Our organs aren’t prime carnivorous territory (we’re shitty omnivorous turf – the abandoned lots of Echinococcus granulosus real estate), but the larvae may drift and set up shop making a hydatid cyst on your liver or lungs. Maybe your kidneys, or your brain, or your eyes. A hydatid cyst can exist within the human body completely undetected for years — possibly decades — because its growth rate is insidiously slow, and generally doesn’t cause noticeable symptoms. Usually people only become aware of the cyst once it’s so big, that it’s causing complications to nearby organs and whatnot.
Neat fact about these cysts: they can grow cysts inside themselves! Also, each cyst is filled with a fluid that, when released into the human body, can throw you into anaphylactic shock. And yes, anaphylactic shock can kill you. So each cyst is essentially a tiny water balloon filled with poison. Oh, and there’s also the issue of each cyst filling with multiple larvae. If you break a cyst, you risk killing yourself and reinfection — because if the anaphylactic shock didn’t kill you, perhaps news of reinfection will seal the deal at that point.
Because these cysts are so good at being unobserved, we can only estimate as to its infection numbers, but up to one million people may be carrying them at any given time. And maybe, just maybe, you are one of those gracious hosts.
PUSH THE PANIC BUTTON
You can get this parasite pal from playing with dogs.
This worm really wants to be inside ungulates (think sheep or goats), or carnivores (dogs) in order to continue its lifecycle to healthy adulthood. Humans are duds for this parasite, sex-wise; the human race is the ultimate Echinococcus granulosus cockblock.
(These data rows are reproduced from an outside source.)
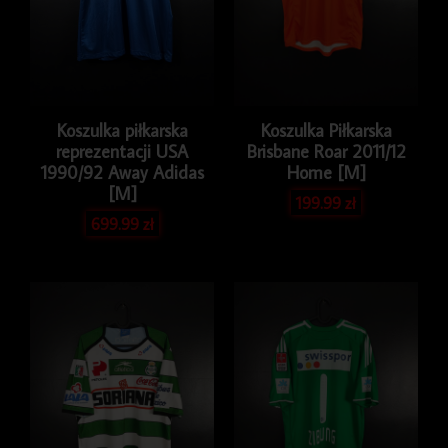
Koszulka piłkarska
Koszulka Piłkarska
reprezentacji USA
Brisbane Roar 2011/12
1990/92 Away Adidas
Home [M]
[M]
199.99
zł
699.99
zł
That’s why when the eggs of this parasite are passed out through dog excrement and then ingested by humans – AND I’M LOOKING AT YOU PEOPLE WHO LET DOGS LICK THEIR FACES INDISCRIMINATELY — it’s actually a real bummer for Echinococcus granulosus.
END THE NIGHTMARES PLEASE?
O.K., so there is hope, here.
To decrease your chance of getting this, never feed your dogs offal, especially guts of the sheep and goat variety. There are vaccines that dogs (and sheep) can get to prevent infection in the first place, which is lovely and wonderful – because hey, once a dog is vaccinated, it’s just can’t transmit the parasite.
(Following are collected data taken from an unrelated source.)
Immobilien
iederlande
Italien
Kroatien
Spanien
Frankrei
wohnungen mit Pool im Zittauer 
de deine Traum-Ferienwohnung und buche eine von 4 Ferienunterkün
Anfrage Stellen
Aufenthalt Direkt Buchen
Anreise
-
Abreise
If you think you might have a hydatid cyst, get thee hence to a doctor! The cysts can be removed surgically, or be treated with something called a PAIR procedure, which means that after the docs are done, your body gets to keep the physical cyst as a (larva-free) souvenir! Won’t THAT give your grandchildren something to be terrified of later on (Gramps lifts shirt, exposes tummy, “Poke that! Go on! Did I ever tell you how I got that? Why are you crying, dammit? Where’s your mother?”)? There are even drugs you can take after they remove your cyst to help reduce your reinfection rate! O blessed science!
People with the highest risk factors to contract Echinococcus granulosus do things like: slaughter animals at home, feed offal to their dogs, live closely with their dogs, and play with their dogs. So yes, you may be in an at-risk group, but you’re probably not feeding your dogs cyst-infected guts… are you?